Sejak saat itu, saya mulai mencoba memaknai setiap proses pembelajaran. Saya tidak lagi belajar hanya agar bisa mengerjakan soal ujian, tetapi untuk memahami realitas, memperdalam iman, dan memperbaiki diri. Ketika saya membaca materi-materi filsafat atau sejarah pendidikan Islam, saya mulai mengaitkannya dengan kehidupan saya sendiri. Saya mulai melihat bahwa pengalaman pribadi, termasuk tantangan dan kegagalan, justru bisa menjadi sumber pelajaran yang sangat berharga.

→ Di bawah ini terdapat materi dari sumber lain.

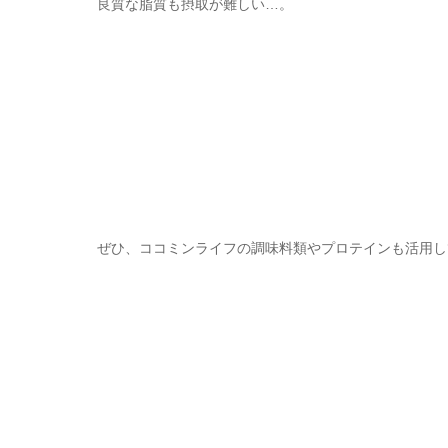
良質な脂質も摂取が難しい…。
ぜひ、ココミンライフの調味料類やプロテインも活用し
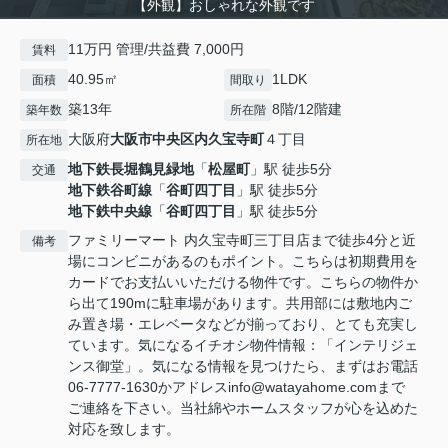
【外観】おしゃれな外観です
11万円 管理/共益費 7,000円
賃料
40.95㎡
1LDK
面積
間取り
築13年
8階/12階建
築年数
所在階
大阪府
大阪市中央区
内久宝寺町
４丁目
所在地
地下鉄長堀鶴見緑地
「
松屋町
」駅 徒歩5分
交通
地下鉄谷町線
「
谷町四丁目
」駅 徒歩5分
地下鉄中央線
「
谷町四丁目
」駅 徒歩5分
ファミリーマート 内久宝寺町三丁目店まで徒歩4分と近
備考
場にコンビニがあるのもポイント。こちらは初期費用を
カードでお支払いいただける物件です。こちらの物件か
ら出て190mに駐車場があります。共用部には敷地内ご
み置き場・エレベータなどが揃っており、とても充実し
ています。気になるイチオシ物件情報：「インテリジェ
ンス御堂」。気になる情報を見つけたら、まずはお電話
06-7777-1630かアドレスinfo@watayahome.comまで
ご連絡を下さい。当社綿やホームスタッフが心を込めた
対応を致します。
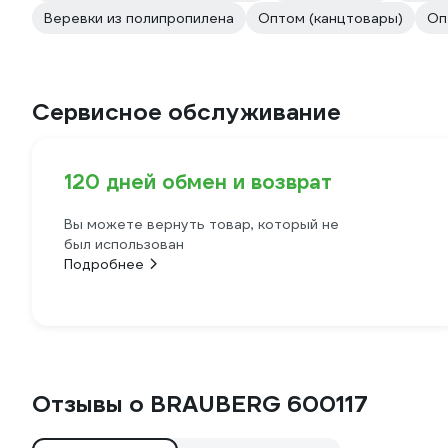
Веревки из полипропилена
Оптом (канцтовары)
Оп
Сервисное обслуживание
120 дней обмен и возврат
Вы можете вернуть товар, который не
был использован
Подробнее
Отзывы о BRAUBERG 600117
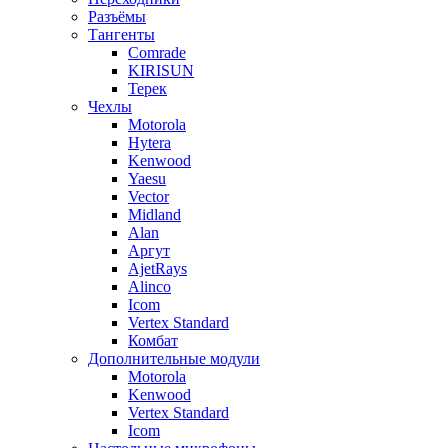
Разъёмы
Тангенты
Comrade
KIRISUN
Терек
Чехлы
Motorola
Hytera
Kenwood
Yaesu
Vector
Midland
Alan
Аргут
AjetRays
Alinco
Icom
Vertex Standard
Комбат
Дополнительные модули
Motorola
Kenwood
Vertex Standard
Icom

Misalnya, ketika saya gagal dalam sebuah proyek kuliah, saya tidak langsung menyerah seperti sebelumnya. Saya merenung dan bertanya, “Apa makna kegagalan ini bagi proses pembelajaran saya?” Dari sana, saya belajar bahwa pendidikan juga mengajarkan ketabahan, refleksi, dan kemampuan untuk bangkit kembali.

Bagi saya, pendidikan adalah cermin. Ia memantulkan siapa kita dan ke mana kita ingin pergi. Setiap pengalaman, baik yang menyenangkan maupun yang menyakitkan, adalah bagian dari kurikulum kehidupan yang membentuk pemahaman kita tentang dunia dan diri sendiri. Oleh karena itu, opini saya berdasarkan pengalaman pribadi menyimpulkan bahwa pendidikan sejati bukanlah sekadar mengejar nilai akademik, melainkan proses menjadi manusia yang berpikir kritis, berjiwa luhur, dan memiliki arah hidup yang jelas.